WORK INSTRUCTIONS:
Extract every line of the material that holds the string "criminosos".

THE DATA:
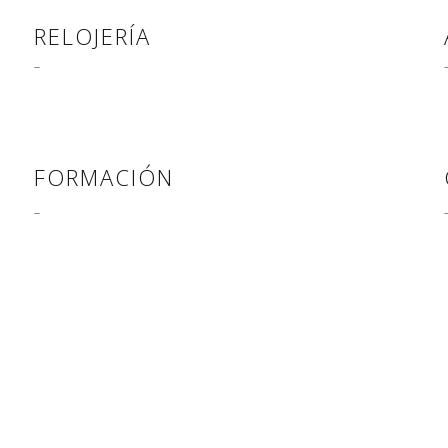
RELOJERÍA
–
FORMACIÓN
–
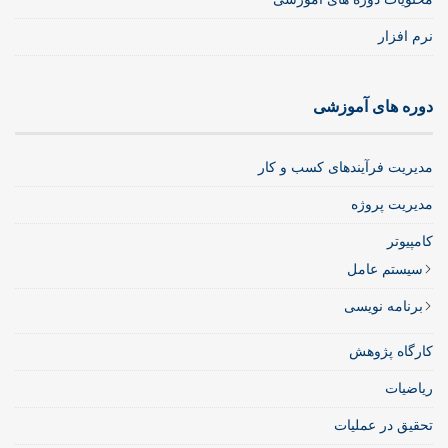
نرم افزار
دوره های آموزشی
مدیریت فرآیندهای کسب و کار
مدیریت پروژه
کامپیوتر
سیستم عامل
برنامه نویسی
کارگاه پژوهش
ریاضیات
تحقیق در عملیات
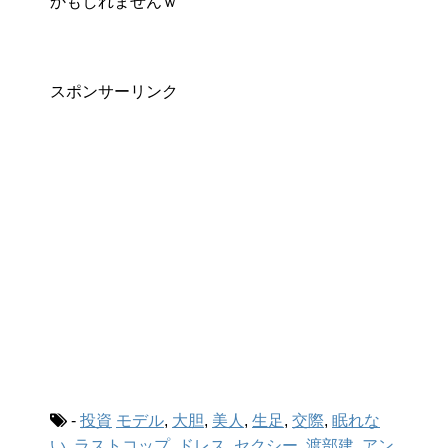
かもしれませんｗ
スポンサーリンク
-
投資
モデル
,
大胆
,
美人
,
生足
,
交際
,
眠れな
い
,
ラストコップ
,
ドレス
,
セクシー
,
渡部建
,
アン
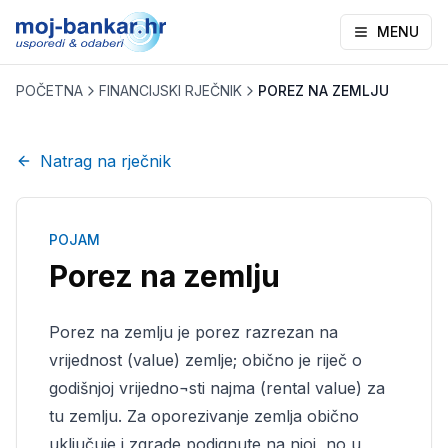
MENU
POČETNA
FINANCIJSKI RJEČNIK
POREZ NA ZEMLJU
Natrag na rječnik
POJAM
Porez na zemlju
Porez na zemlju je porez razrezan na
vrijednost (value) zemlje; obično je riječ o
godišnjoj vrijedno¬sti najma (rental value) za
tu zemlju. Za oporezivanje zemlja obično
uključuje i zgrade podignute na njoj, no u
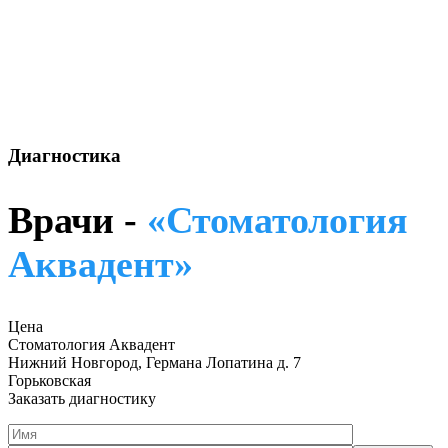
Диагностика
Врачи -
«Стоматология
Аквадент»
Цена
Стоматология Аквадент
Нижний Новгород, Германа Лопатина д. 7
Горьковская
Заказать диагностику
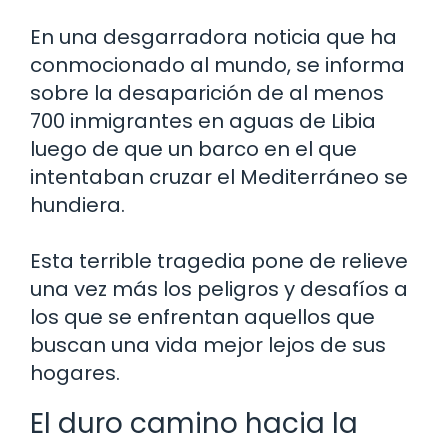
En una desgarradora noticia que ha
conmocionado al mundo, se informa
sobre la desaparición de al menos
700 inmigrantes en aguas de Libia
luego de que un barco en el que
intentaban cruzar el Mediterráneo se
hundiera.
Esta terrible tragedia pone de relieve
una vez más los peligros y desafíos a
los que se enfrentan aquellos que
buscan una vida mejor lejos de sus
hogares.
El duro camino hacia la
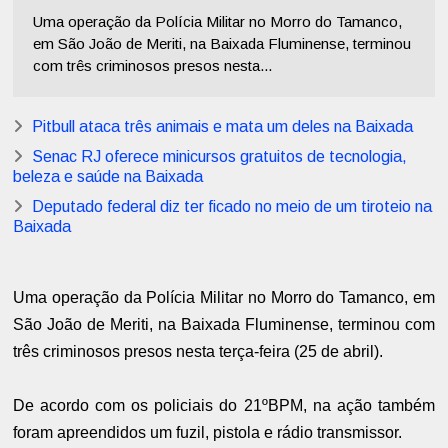
Uma operação da Polícia Militar no Morro do Tamanco,
em São João de Meriti, na Baixada Fluminense, terminou
com três criminosos presos nesta...
Pitbull ataca três animais e mata um deles na Baixada
Senac RJ oferece minicursos gratuitos de tecnologia,
beleza e saúde na Baixada
Deputado federal diz ter ficado no meio de um tiroteio na
Baixada
Uma operação da Polícia Militar no Morro do Tamanco, em
São João de Meriti, na Baixada Fluminense, terminou com
três criminosos presos nesta terça-feira (25 de abril).
De acordo com os policiais do 21ºBPM, na ação também
foram apreendidos um fuzil, pistola e rádio transmissor.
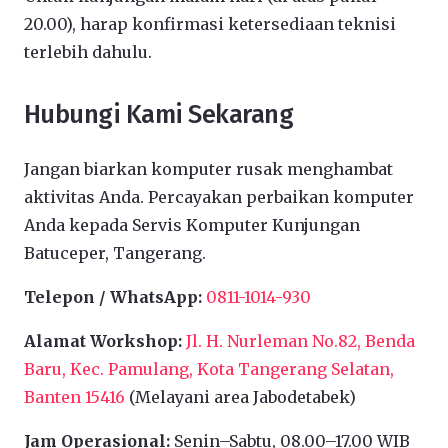
20.00), harap konfirmasi ketersediaan teknisi
terlebih dahulu.
Hubungi Kami Sekarang
Jangan biarkan komputer rusak menghambat
aktivitas Anda. Percayakan perbaikan komputer
Anda kepada Servis Komputer Kunjungan
Batuceper, Tangerang.
Telepon / WhatsApp:
0811-1014-930
Alamat Workshop:
Jl. H. Nurleman No.82, Benda
Baru, Kec. Pamulang, Kota Tangerang Selatan,
Banten 15416
(Melayani area Jabodetabek)
Jam Operasional:
Senin–Sabtu, 08.00–17.00 WIB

YOUR SOLUTION:
com três criminosos presos nesta...
três criminosos presos nesta terça-feira (25 de abril).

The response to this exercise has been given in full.